Methods: In this study, data were obtained from the Global Burden of Disease (GBD) database. The data were then statistically analyzed using the Joinpoint regression model, AutoRegressive Integrated Moving Average (ARIMA) prediction model, and subgroup analysis to assess trends in the prevalence of pediatric urolithiasis.
Result: Globally, the prevalence has been increasing every year, with the greatest increase in the 10-14 age group. Encouragingly, the Age-Standardized Prevalence Rate (ASPR) has shown a decreasing trend. The disease burden of pediatric urolithiasis is higher in India and Russia, with the prevalence in India and ASPR in Russia being the highest in the BRICS countries. In South Africa, there is a clear deficit in prevention and treatment in the 0-4 year age group. Additionally, although the burden of pediatric urolithiasis in Brazil is not currently severe, the trend is the fastest deteriorating among the BRICS countries. Finally, China has made significant progress in the prevention and control of pediatric urolithiasis over the past 30 years and is expected to continue this positive trend over the next 15 years.

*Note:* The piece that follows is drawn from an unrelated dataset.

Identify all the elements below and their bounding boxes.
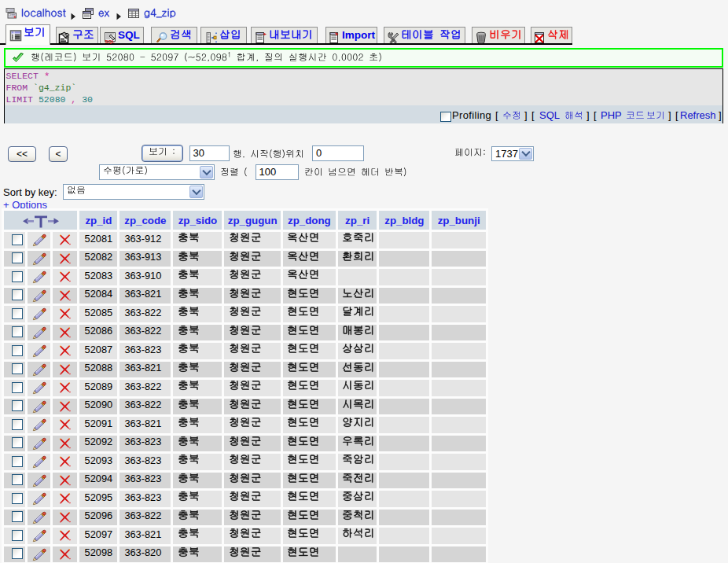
svg-text:SQL: SQL xyxy=(105,39,116,43)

Conclusion: This in-depth analysis based on GBD 2021 provides a fresh perspective on the evolving burden of pediatric urolithiasis in BRICS countries over the last three decades. Our research provides valuable insights for policy makers and health care providers through in-depth analysis and scientific evaluation of the prevalence of pediatric urolithiasis using different statistical models. In addition, BRICS countries should develop targeted prevention strategies for at-risk populations and ensure the availability of effective treatments that are tailored to their national contexts while also reflecting global health trends and evidence.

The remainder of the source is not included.